Italy, one of the oldest countries in the world. In the last ten years, net loss of 97 thousand graduates
Italy remains one of the oldest countries in the world, with a quarter of the population aged 65 and over and more than 4.5 million individuals aged 80 and over. Meanwhile, birth rates continue to fall, with 370,000 new births in 2024 and a fertility rate that has dropped to 1.18 children per woman. In the context of an increasingly weak generational turnover, the contribution of migration remains decisive. The resident foreign population and new Italian citizens are the only growing components. Entries from abroad reach 435,000 in 2024 and acquisitions of citizenship also reach new highs. However, emigration is also on the rise, particularly among qualified young Italians. In the last ten years, the country has experienced a net loss of about 97 thousand graduates aged between 25 and 34, with a strong impact on the human capital available for development.
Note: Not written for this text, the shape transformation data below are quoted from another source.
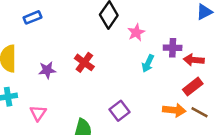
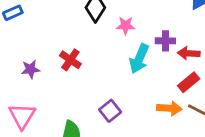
pink star: (136, 32) -> (126, 26), turned 30
cyan arrow: (148, 63) -> (139, 59), size x1.5
pink triangle: (38, 113) -> (22, 116), size x1.5

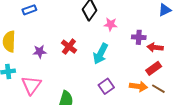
cyan arrow: (139, 59) -> (101, 54), moved
purple square: (110, 111) -> (106, 86), moved

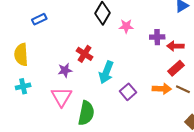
purple star: (40, 52) -> (65, 70), moved
cyan arrow: (101, 54) -> (106, 72), moved
pink triangle: (31, 85) -> (61, 97), moved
Demographic changes are intertwined with family changes.
Smaller and smaller households. Absolute poverty affects 5.7 million
Families are getting smaller and smaller: the number of people living alone is growing, free unions, single-parent families and reconstituted families are on the rise, while the number of households with children is shrinking. Single-person households account for more than a third of the total, while couples with children stand at 28.2 per cent. Almost 40 per cent of people aged 75 and over live alone, in most cases women. The formation of new families and parenthood are increasingly postponed, reflecting both changes in cultural patterns and structural difficulties in accessing economic and housing independence for young people. The economic conditions of families remain fragile. Absolute poverty affects about 5.7 million people, in particular families with children, young people, foreigners and residents in the South.
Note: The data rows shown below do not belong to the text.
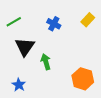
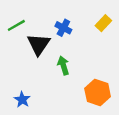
black triangle: (25, 47) -> (39, 44), moved
green arrow: (46, 62) -> (63, 65), moved

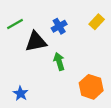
blue cross: (63, 28) -> (59, 26), turned 32
black triangle: (39, 44) -> (36, 42), turned 45

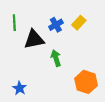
yellow rectangle: (97, 22) -> (79, 23), moved
green line: (15, 24) -> (14, 23), turned -63

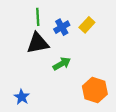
green line: (14, 23) -> (38, 17), moved
green arrow: (56, 58) -> (62, 64), turned 77

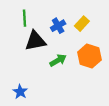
green line: (38, 17) -> (25, 18), moved
orange hexagon: (95, 90) -> (89, 56), moved

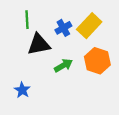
yellow rectangle: (82, 24) -> (89, 26), size x1.5
blue star: (20, 92) -> (22, 90), moved

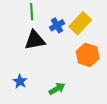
green line: (27, 20) -> (32, 12), moved
green arrow: (63, 65) -> (57, 89), moved

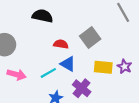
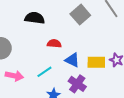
gray square: (90, 37) -> (80, 15), moved
blue triangle: (68, 64) -> (72, 60), moved

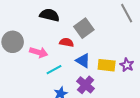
gray square: (80, 15) -> (84, 28), moved
pink arrow: (14, 76) -> (39, 52), moved

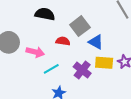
blue triangle: (83, 61) -> (96, 42), moved
purple cross: (86, 85) -> (82, 70), moved

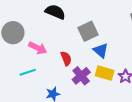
red semicircle: (63, 41) -> (66, 58), moved, turned 48
cyan line: (51, 69) -> (28, 72), moved

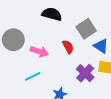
red semicircle: (66, 58) -> (68, 47), moved

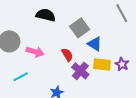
red semicircle: (68, 47) -> (67, 55), moved
cyan line: (33, 76) -> (21, 77), moved

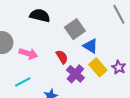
yellow rectangle: (102, 64) -> (98, 67), turned 42
cyan line: (21, 77) -> (23, 82), moved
We enter 'adult life' late. More free unions and rebuilt families
Analyses by generation confirm a profound change in the way people enter adult life. Exit from the family increasingly takes place through informal cohabitation, while marriage and parenthood are postponed, or sometimes avoided altogether. Marriage shows a decreasing and postponing trend, with an increasing spread of free unions and reconstituted families. The drop in fertility, the most marked in recent decades, and growing marital instability complete the picture of a demographic transition in which family ties are diversifying and redefining themselves over time. It is clear that our country has been characterised by a pattern of low and late fertility for many generations. At the end of their reproductive history, women born at the beginning of the 1930s had on average had about two children per woman, if resident in the North and the Centre, and almost three in the South.